** WHAT IS EXPECTED **
How many lines of the data hold the word "изделия"? State the number and nothing else.

(EXERCISE DATA Opens)

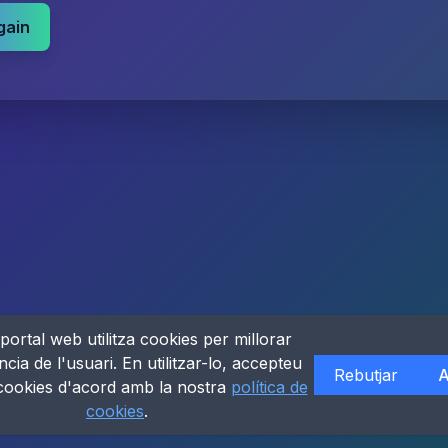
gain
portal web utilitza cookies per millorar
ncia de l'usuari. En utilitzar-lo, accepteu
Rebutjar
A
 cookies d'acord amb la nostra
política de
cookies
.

(EXERCISE DATA Closes)
(EXERCISE DATA Opens)

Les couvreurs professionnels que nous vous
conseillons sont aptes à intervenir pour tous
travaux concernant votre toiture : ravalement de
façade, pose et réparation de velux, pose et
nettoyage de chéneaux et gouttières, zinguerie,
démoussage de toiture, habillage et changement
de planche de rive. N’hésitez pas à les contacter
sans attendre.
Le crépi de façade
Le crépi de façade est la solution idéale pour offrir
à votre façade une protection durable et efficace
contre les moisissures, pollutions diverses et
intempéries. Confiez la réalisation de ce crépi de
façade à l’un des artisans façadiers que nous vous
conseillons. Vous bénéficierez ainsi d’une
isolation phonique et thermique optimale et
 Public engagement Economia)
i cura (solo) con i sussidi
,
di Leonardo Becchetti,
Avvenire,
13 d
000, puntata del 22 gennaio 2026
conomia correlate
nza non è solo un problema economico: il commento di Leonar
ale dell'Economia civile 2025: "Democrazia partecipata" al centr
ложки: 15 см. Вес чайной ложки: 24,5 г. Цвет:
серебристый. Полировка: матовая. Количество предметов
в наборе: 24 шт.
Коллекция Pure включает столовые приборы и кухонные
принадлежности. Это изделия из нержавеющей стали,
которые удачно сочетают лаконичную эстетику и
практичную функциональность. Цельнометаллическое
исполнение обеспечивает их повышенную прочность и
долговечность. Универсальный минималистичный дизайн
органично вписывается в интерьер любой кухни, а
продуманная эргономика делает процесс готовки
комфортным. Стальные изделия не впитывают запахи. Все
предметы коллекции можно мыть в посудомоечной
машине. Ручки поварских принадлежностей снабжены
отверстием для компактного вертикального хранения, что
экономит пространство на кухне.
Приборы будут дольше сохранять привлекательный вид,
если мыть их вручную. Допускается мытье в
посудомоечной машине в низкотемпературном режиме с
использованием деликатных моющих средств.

(EXERCISE DATA Closes)

** REPLY TO THE TASK **
2